I am also concerned about the lack of affection. Even lots of asexual folks cuddle, kiss, etc.

Of course you know that MC would be good here, if he refuses, than IC for you.

A hand-written letter with your feelings & concerns may help also.


----------



## mattcook (Jul 19, 2012)

Emerald said:


> I am very sorry for your pain. You appear to love your husband very much.
> 
> You already tried talking to him about your needs so maybe approach it again asking him about his needs? He may blow you off with "everything is fine." Well it's not, for you.
> 
> ...


the major reason is porn addiction, IMHO. Maybe 70% of the time...maybe 90% of the time...

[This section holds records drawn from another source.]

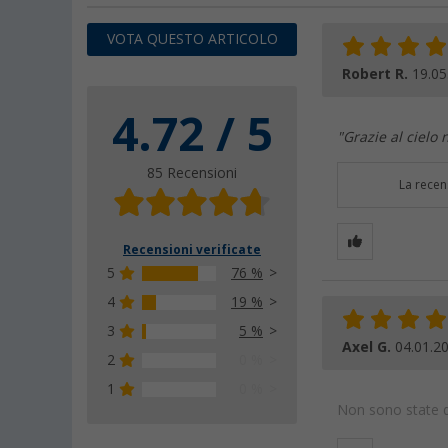
VOTA QUESTO ARTICOLO
Robert R.
19.05
4.72 / 5
"Grazie al cielo
85 Recensioni
La recen
Recensioni verificate
5
76 %
4
19 %
3
5 %
Axel G.
04.01.2
2
0 %
1
0 %
Non sono state da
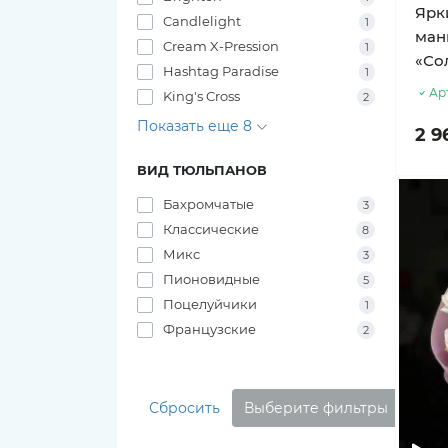
Ярк
Candlelight
1
ман
Cream X-Pression
1
«Со
Hashtag Paradise
1
Ар
King's Cross
2
Показать еще 8
2 9
ВИД ТЮЛЬПАНОВ
Бахромчатые
3
Классические
8
Микс
3
Пионовидные
5
Поцелуйчики
1
Французские
2
Сбросить
Выберите фильтры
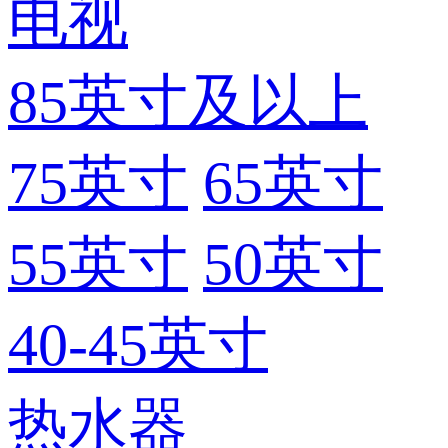
电视
85英寸及以上
75英寸
65英寸
55英寸
50英寸
40-45英寸
热水器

Have you found out if he uses porn?

He must have a sexual outlet. Most men who don't have sex do.

And, have you initiated cuddles and so forth, and what happens when you do?


----------



## Emerald (Aug 2, 2012)

Thanks mattcook! I knew I was forgetting something.......


----------



## Mavash. (Jan 26, 2012)

At 29 years old I'd cut my losses and let him go. Something is obviously seriously wrong and he obviously has NO interest in fixing it. You deserve better than this. Next time don't assume things will get better.


----------



## Roxy1 (Jun 19, 2012)

He refuses to go to MC..
I have seriously questioned whether he is gay, he says not.
Has never had a problem with ED 
Definitely no sexual abuse and I doubt the affair he is always home. 

If I cuddle him he will put his arms around me but he is not comfortable there and never really seems to cuddle me back.

I don't know about the porn to b honest he could b using it.

I have sat him down on numerous occasions I'm just afraid that we have been 'friends' for so long that things cold never get back to how they were. And how do you know when enough is enough? Like I said he is a really good guy it's such a difficult decision.


----------



## Caribbean Man (Jun 3, 2012)

Check the internet history cache on his computer.
If its always clean then he's using porn to substitute sex between both of you.[He masturbates to porn]
At 30 his drive is supposed to be normal.


----------



## unbelievable (Aug 20, 2010)

The question is not whether he's gay or watching porn. It's why is he in a marriage with you when he obviously doesn't wish to have sex with you? Did he expect you would be content to play checkers? If he's a husband, he needs to step up and take care of business like a husband. If he wants a roomie, he needs to get out of the marriage and advertise for a roomie. Right now, he's a fraud.


----------



## Cookie99 (May 21, 2012)

Just Curious

Does he go with the flow after you initiate and or passionately kiss? Works for me. 

At one time visual and or words did nothing for me and I came out of that for some reason and not sure how I got into it. 

But any initiation by the spouse got me going. Not sure how prevelent but for a time the wife pouted instead of telling me she needed me to initiate and after she did snapped me out of it. 

I know for some guys this does not work but the pasionate kisses do for me right now. cookie


----------